The cyber-attack on analyst and accounting major Deloitte has affected clients in India, too.

According to company officials in the know, “the number of affected clients is going to grow as the company is still in the process of ascertaining facts and the quantum of leakage.”

An official requesting anonymity told BusinessLine :“An internal circular sent on Monday said the email accounts of employees had been compromised and classified messages leaked. So if I am dealing with six clients, the messages sent to all six have been compromised.”

In response to a query on the same, a Deloitte spokesperson said: “The attacker accessed data from an email platform. The review of that platform is complete. Importantly, the review enabled us to understand precisely what information was at risk and what the hacker actually did.”

“Only very few clients were impacted,” the company said, adding that it is “contacting each of the clients impacted”.

It was not possible to immediately ascertain which of Deloitte’s India clients’ data had been sabotaged.

Deloitte is one of the world’s largest audit and tax consultancy majors. It is popularly referred to be a part of the ‘Big Four’ group of companies, along with KPMG, EY and PricewaterhouseCoopers.

Together, they provide consultancy to banks, governments and multinational companies. Till last year, Deloitte had the accounts of almost 52 per cent of all listed companies in India, industry observers said.

In the statement, Deloitte said the company is “implementing its comprehensive security protocol and initiating an intensive and thorough review, which included mobilising a team of cyber-security and confidentiality experts inside and outside of Deloitte, (and) contacting governmental authorities immediately after it became aware of the incident.”

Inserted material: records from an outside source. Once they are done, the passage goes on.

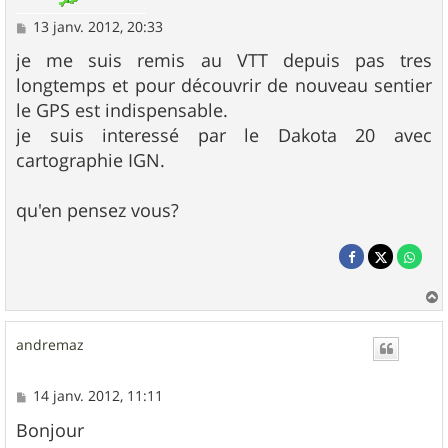
M
13 janv. 2012, 20:33
e
s
je me suis remis au VTT depuis pas tres
s
longtemps et pour découvrir de nouveau sentier
a
g
le GPS est indispensable.
e
je suis interessé par le Dakota 20 avec
cartographie IGN.
qu'en pensez vous?
a
u
andremaz
t
M
14 janv. 2012, 11:11
e
s
Bonjour
s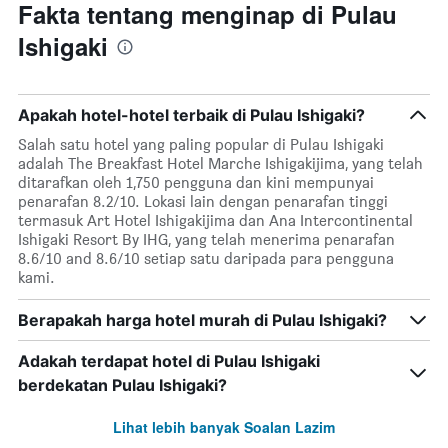
Fakta tentang menginap di Pulau
Ishigaki
Apakah hotel-hotel terbaik di Pulau Ishigaki?
Salah satu hotel yang paling popular di Pulau Ishigaki
adalah The Breakfast Hotel Marche Ishigakijima, yang telah
ditarafkan oleh 1,750 pengguna dan kini mempunyai
penarafan 8.2/10. Lokasi lain dengan penarafan tinggi
termasuk Art Hotel Ishigakijima dan Ana Intercontinental
Ishigaki Resort By IHG, yang telah menerima penarafan
8.6/10 and 8.6/10 setiap satu daripada para pengguna
kami.
Berapakah harga hotel murah di Pulau Ishigaki?
Adakah terdapat hotel di Pulau Ishigaki
berdekatan Pulau Ishigaki?
Lihat lebih banyak Soalan Lazim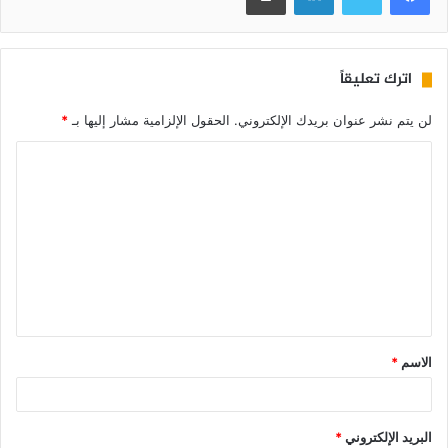
اترك تعليقاً
لن يتم نشر عنوان بريدك الإلكتروني.
الحقول الإلزامية مشار إليها بـ
*
الاسم
*
البريد الإلكتروني
*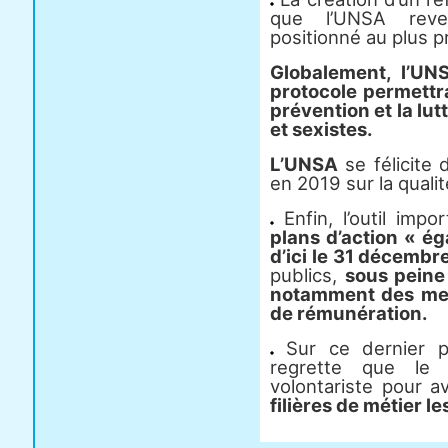
que l’UNSA reven
positionné au plus p
Globalement, l’UN
protocole permettr
prévention et la lut
et sexistes.
L’UNSA
se félicite 
en 2019 sur la qualit
Enfin, l’outil imp
plans d’action « ég
d’ici le 31 décemb
publics,
sous peine
notamment des mes
de rémunération.
Sur ce dernier po
regrette que le 
volontariste pour 
filières de métier l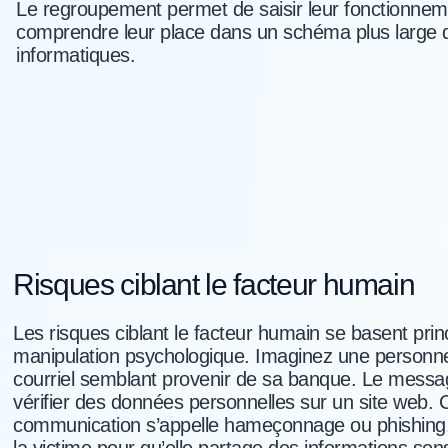
Le regroupement permet de saisir leur fonctionnemen
comprendre leur place dans un schéma plus large de
informatiques.
Risques ciblant le facteur humain
Les risques ciblant le facteur humain se basent prin
manipulation psychologique. Imaginez une personn
courriel semblant provenir de sa banque. Le mes
vérifier des données personnelles sur un site web. 
communication s’appelle hameçonnage ou phishing. 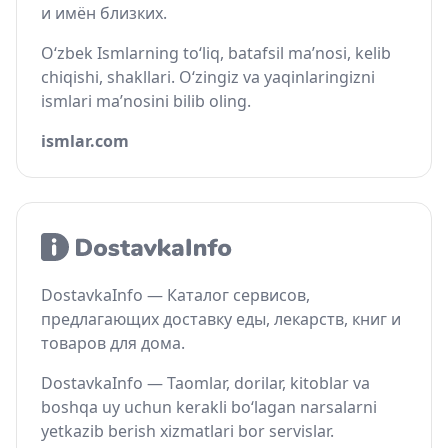
и имён близких.
O‘zbek Ismlarning to‘liq, batafsil ma’nosi, kelib
chiqishi, shakllari. O‘zingiz va yaqinlaringizni
ismlari ma’nosini bilib oling.
ismlar.com
DostavkaInfo — Каталог сервисов,
предлагающих доставку еды, лекарств, книг и
товаров для дома.
DostavkaInfo — Taomlar, dorilar, kitoblar va
boshqa uy uchun kerakli bo‘lagan narsalarni
yetkazib berish xizmatlari bor servislar.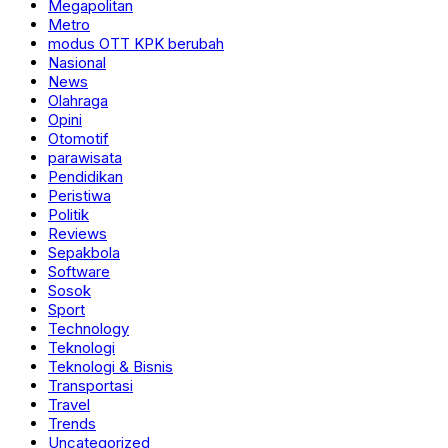
Megapolitan
Metro
modus OTT KPK berubah
Nasional
News
Olahraga
Opini
Otomotif
parawisata
Pendidikan
Peristiwa
Politik
Reviews
Sepakbola
Software
Sosok
Sport
Technology
Teknologi
Teknologi & Bisnis
Transportasi
Travel
Trends
Uncategorized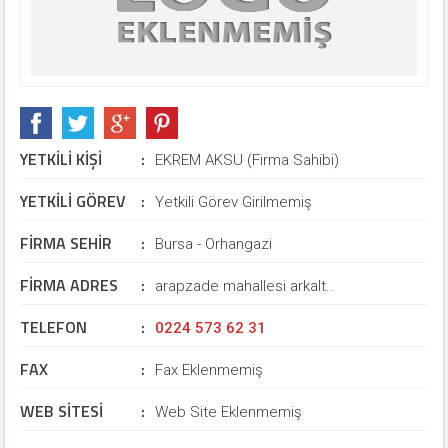
YETKİLİ KİŞİ
:
EKREM AKSU (Firma Sahibi)
YETKİLİ GÖREV
:
Yetkili Görev Girilmemiş
FİRMA SEHİR
:
Bursa - Orhangazi
FİRMA ADRES
:
arapzade mahallesi arkalt..
TELEFON
:
0224 573 62 31
FAX
:
Fax Eklenmemiş
WEB SİTESİ
:
Web Site Eklenmemiş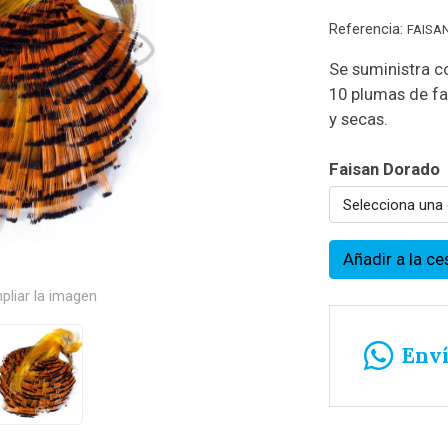
Referencia:
FAISA
Se suministra c
10 plumas de f
y secas.
Faisan Dorado
Selecciona una
Añadir a la ce
pliar la imagen
Env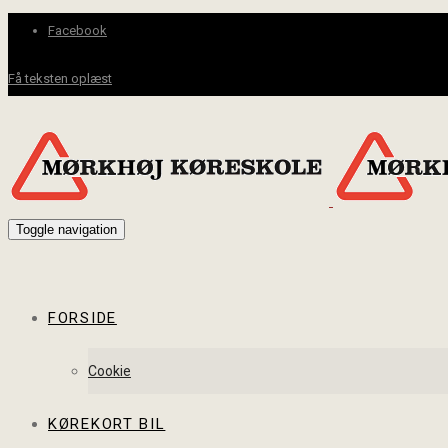
Facebook
Få teksten oplæst
Toggle navigation
FORSIDE
Cookie
KØREKORT BIL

According to a report in TheGuardian newspaper, emails to and from Deloitte’s 2,44,000 staff were stored in the Azure cloud service, which was provided by Microsoft. This is Microsoft’s equivalent to Amazon Web Service and Google’s Cloud Platform.

The newspaper also reported that the hackers had potential access to user names, passwords, IP addresses, architectural diagrams for businesses and health information. Some emails had attachments with sensitive security and design details.